La explicación de esta inflación urbana está en una especie de piedra mágica: la que llamaban lapis specularis (piedra especular); espejuelo o yeso cristalizado, translúcido, que cortado en finas láminas, casi transparentes, se usaba para ventanas a modo de cristal (como también se usó el alabastro, y luego el vidrio plano hecho de arena fundida). Segóbriga está en el centro de una comarca hueca, minada por una red de galerías enorme (unos 200 kilómetros lineales), de las cuales se extraía ese yeso selenita (por Selene, la Luna).
Además, la ciudad no estaba tan en medio de la nada como pudiera parecer: allí confluían calzadas que la unían con otras ciudades de la meseta, con la capital de la Lusitania, Emerita Augusta (Mérida), y sobre todo con Cartago Nova (Cartagena). Hasta el puerto de esta última era llevado el mineral, exportado en naves a otros confines del Imperio: se han hallado fragmentos de lapis conquense en yacimientos de Turquía o Túnez. Aunque había minas similares en Sicilia, Chipre o Capadocia, la calidad y cantidad del mineral hispano superaban, según el naturalista romano Plinio el Viejo, a las de todas las demás.
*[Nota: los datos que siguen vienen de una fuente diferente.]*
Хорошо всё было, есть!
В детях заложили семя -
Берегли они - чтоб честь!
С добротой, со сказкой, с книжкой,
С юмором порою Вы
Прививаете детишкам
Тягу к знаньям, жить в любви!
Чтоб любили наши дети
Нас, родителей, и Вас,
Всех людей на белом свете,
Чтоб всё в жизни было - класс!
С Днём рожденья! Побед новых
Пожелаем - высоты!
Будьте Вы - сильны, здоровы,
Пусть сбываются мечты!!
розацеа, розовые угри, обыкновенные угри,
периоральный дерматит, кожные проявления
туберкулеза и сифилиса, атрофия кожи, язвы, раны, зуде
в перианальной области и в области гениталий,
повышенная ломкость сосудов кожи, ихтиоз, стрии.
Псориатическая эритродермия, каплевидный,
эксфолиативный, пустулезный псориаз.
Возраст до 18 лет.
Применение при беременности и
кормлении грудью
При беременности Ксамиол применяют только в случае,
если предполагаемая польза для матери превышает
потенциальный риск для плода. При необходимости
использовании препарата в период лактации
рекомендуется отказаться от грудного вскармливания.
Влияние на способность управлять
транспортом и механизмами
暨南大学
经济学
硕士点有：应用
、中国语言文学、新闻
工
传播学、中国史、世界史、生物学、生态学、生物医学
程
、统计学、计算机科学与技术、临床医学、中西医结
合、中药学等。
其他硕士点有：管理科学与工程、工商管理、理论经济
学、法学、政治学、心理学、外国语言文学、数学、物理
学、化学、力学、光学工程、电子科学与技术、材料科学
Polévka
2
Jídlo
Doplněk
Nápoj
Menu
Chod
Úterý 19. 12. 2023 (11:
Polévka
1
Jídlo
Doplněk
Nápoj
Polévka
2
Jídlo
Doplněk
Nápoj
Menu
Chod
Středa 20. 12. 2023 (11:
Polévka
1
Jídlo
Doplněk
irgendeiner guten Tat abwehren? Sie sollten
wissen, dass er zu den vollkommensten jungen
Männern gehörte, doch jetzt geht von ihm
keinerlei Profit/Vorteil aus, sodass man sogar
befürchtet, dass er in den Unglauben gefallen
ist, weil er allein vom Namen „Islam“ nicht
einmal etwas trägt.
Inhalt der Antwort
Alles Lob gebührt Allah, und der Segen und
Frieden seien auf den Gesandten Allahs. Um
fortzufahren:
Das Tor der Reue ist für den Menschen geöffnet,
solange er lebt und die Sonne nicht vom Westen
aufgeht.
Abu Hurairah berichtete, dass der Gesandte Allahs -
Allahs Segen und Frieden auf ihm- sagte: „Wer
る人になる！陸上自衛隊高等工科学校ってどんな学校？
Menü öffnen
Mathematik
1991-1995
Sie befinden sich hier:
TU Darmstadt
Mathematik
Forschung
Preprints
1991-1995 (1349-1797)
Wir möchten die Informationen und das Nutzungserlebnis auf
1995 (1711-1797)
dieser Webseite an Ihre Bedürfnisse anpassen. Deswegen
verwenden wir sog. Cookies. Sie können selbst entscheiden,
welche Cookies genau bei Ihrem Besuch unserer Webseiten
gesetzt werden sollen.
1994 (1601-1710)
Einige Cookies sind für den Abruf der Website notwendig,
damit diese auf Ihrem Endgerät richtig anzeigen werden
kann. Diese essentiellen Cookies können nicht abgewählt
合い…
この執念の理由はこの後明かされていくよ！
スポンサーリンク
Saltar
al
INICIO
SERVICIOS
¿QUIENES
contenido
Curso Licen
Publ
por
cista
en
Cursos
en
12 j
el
Pues bien, se prevé que antes de marzo de 2015 estén abiertas al público algunas de esas minas. Concretamente se está trabajando en las de Torralba, Saceda del Río (Huete) y Torrejoncillo del Rey; y se abrirá un centro de interpretación en Osa de la Vega, al sur de Segóbriga. La más larga (cerca de un kilómetro visitable) será la que se encuentra en Torrejoncillo, en el llamado Cerro de la Mora Encantada. Fue allí donde empezó una historia real que más parece un cuento. Ocurrió en los años cincuenta, cuando el paisano Pedro Morales dijo haber soñado que en el paraje encantado se ocultaba un cofre repleto de monedas de oro. Convenció a un vecino y a su futuro yerno para excavar un pozo y buscar el tesoro. A veinticinco metros de profundidad dieron al fin con una sala hueca, llena de cristales y galerías que arrancaban en varias direcciones. El palacio de la Mora Encantada. La noticia tuvo tal repercusión que el gobernador de la provincia hubo de mandar patrullas de la Guardia Civil, mientras que en el periódico de sucesos El Caso la popular Margarita Landi se ocupaba del asunto.
Que, con el tiempo, se desinfló. Pero ya el director de las excavaciones de Segóbriga había identificado la cueva encantada como una mina romana. Y en 2003 se puso en marcha un proyecto para estudiar el terreno. Se han llegado a localizar unos veinticinco complejos mineros dentro de los límites de Castilla-La Mancha, dos de ellos en Torrejoncillo. En la puesta a punto de estas minas está trabajando un grupo de geólogos y arqueólogos cuyo portavoz, Juan Carlos Guisado di Monti, es miembro de la ACTE (Asociación de Cuevas Turísticas Españolas, www.cuevasturisticas.es). Es el mismo equipo que se ocupó de preparar cuevas como El Soplao, en Cantabria.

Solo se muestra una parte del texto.